Doch kaum hatte er sein Auto vorm neuen Heim geparkt, wurde es rundum mit Farbe besprüht. Ein paar Wochen später war die Scheibe eingeschlagen. Obwohl er weder Schlips noch Anzug trug und einer ist, der mit jedem am Tisch sitzen kann. Doch die Liebe zum Automobil machte ihn verdächtig. 15 Jahre hat er an einem Oldtimer herumgeschraubt. Länger als an der Modelleisenbahn, die eher eine schneebedeckte Modellstadt ist, eine Traumlandschaft mit Fachwerkhäusern und winzigen Autos auf der Straße - darunter ein höchstens zwei Zentimeter langes Serviceauto für Rallyesportwagen, eine fahrende Werkstatt. »Das hab ich aus drei anderen zusammengebaut und eingerichtet, man kann sogar reinschauen…« Peter Katsarski ist ein Tüftler, ein Bastler, ein Ingenieur, ein Spieler. Er kann Jahre mit einer Idee zubringen, jahrelang daran bauen. »Sinn der Übung ist, dass es nie fertig wird. Wenn es fertig ist, ist es vorbei.«

Vielleicht hätte auch ein guter Zahnarzt aus ihm werden können. Der Junge besaß Fingerspitzengefühl. »Aber dieses viele Blut war nichts für mich.« Zum Leidwesen des Vaters interessierte sich Peter überhaupt nicht für die Zahnmedizin. Eher für Autos.


Foto: Privat
Peter mit der gestrengen Mutter

Dem Urgroßvater hätte die Vorliebe seines Urenkels für Pferdestärken gefallen. Er war Besitzer eines Tattersalls, einer Pferdestation, gewesen und Deutscher Meister im Reit- und Wagensport. Er manövrierte sechs PS durch den Parcours und besaß später eines der ersten Automobile in der Stadt. Peters erstes Auto stand eines Tages unter dem Weihnachtsbaum, »ein kleines rotes Tretauto mit Scheinwerfergläsern aus echtem Glas. Ich hab es jeden Tag geputzt, es glänzte immer wie neu und hatte keine einzige Beule.« Peter war drei Jahre alt, aber er steuerte das Auto so schnell zwischen Stühlen und Türen hindurch, dass die Sonntagsgäste des Zahnarztes die Hände über dem Kopf zusammenschlugen und »Vorsicht!« riefen. Woraufhin die sonst so preußische Mutter nicht ohne eine Spur von Stolz beschwichtigte: »Ach, das schafft der!«

Als er ein Fahrrad bekam, fuhr er zur Avus und stand auf den Pedalen, um über die Brüstung schauen zu können, wenn Autorennen stattfanden. Auf der Tribüne hat er nie gesessen, »Ich verstehe bis heute nicht, warum man an einer geraden Strecke steht und zusieht, wie Autos vorbeifahren!« Das einzig Spannende am Rennfahren sind die Kurven. Die Avus hatte davon nur zwei!

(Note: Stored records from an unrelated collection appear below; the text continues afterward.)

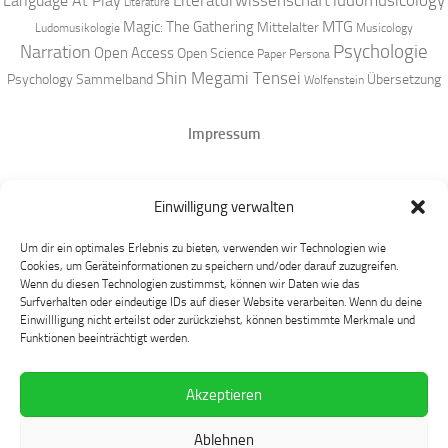
Literaturwissenschaft
ludomusicology
Language At Play
Literature
MTG
Magic: The Gathering
Mittelalter
Ludomusikologie
Musicology
Narration
Psychologie
Open Access
Open Science
Paper
Persona
Shin Megami Tensei
Psychology
Sammelband
Übersetzung
Wolfenstein
Impressum
Datenschutz
Einwilligung verwalten
Mastodon
Um dir ein optimales Erlebnis zu bieten, verwenden wir Technologien wie
Cookies, um Geräteinformationen zu speichern und/oder darauf zuzugreifen.
Wenn du diesen Technologien zustimmst, können wir Daten wie das
Surfverhalten oder eindeutige IDs auf dieser Website verarbeiten. Wenn du deine
Einwillligung nicht erteilst oder zurückziehst, können bestimmte Merkmale und
Funktionen beeinträchtigt werden.
Akzeptieren
Language at Play © 2026. Alle Rechte vorbehalten.
Ablehnen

Trotzdem beschloss Peter, Rennfahrer zu werden, und wenn man den 15jährigen fragte, was er einmal für ein Auto haben wolle, sagte er: »Einen VW-Variant mit Anhängerkupplung.« Um mit dem Anhänger seinen Rennwagen zur Strecke transportieren zu können! Die Eltern dachten, dass die Autorennen nur die vorübergehende Leidenschaft eines Pubertierenden waren und boten ihm Alternativen. Er wurde Skifahrer, Segler, Turniertänzer, aber er verlor bei alledem nie sein Ziel aus den Augen: Er wollte Rennen fahren. »Alles andere waren nur Ersatzhandlungen.« Als die erste Frau im Leben des Sohnes ausgerechnet die Tochter eines Rennfahrers war, sahen die Eltern ein, dass Peter nicht auszubremsen war. Die Mutter zuckte mit den Achseln und sagte: »Die Macke hat er vom Großvater.«

Dennoch spendierten die Eltern, als er seinen Führerschein bekam, das Benzin für den 365er Porsche, den er sich zusammengespart hatte, wenn auch nur unter der Bedingung, dass er damit keine Rennen fuhr. Peter hielt das Versprechen und saß nie selbst am Steuer dieses Autos. Aber er saß daneben - als Beifahrer im Rallye-Wagen.

Mit 21 erhielt er die Fahrerlizenz und ging selbst an den Start. »Aber ich war Student, ich hatte kein Geld und musste aufpassen, dass mir niemand mein Auto kaputtfuhr.« Deshalb startete er auf Bergrennen, reinen Zeitfahrten, »da ist niemand sonst auf der Strecke. Da kann einem auch niemand reinfahren.« Von fünf Starts gewann er vier. Katsarski war nicht aufzuhalten. Er stieg in die Formel Ford ein und fuhr nach Norfolk, um sich seinen Lola T- 540 E persönlich abzuholen.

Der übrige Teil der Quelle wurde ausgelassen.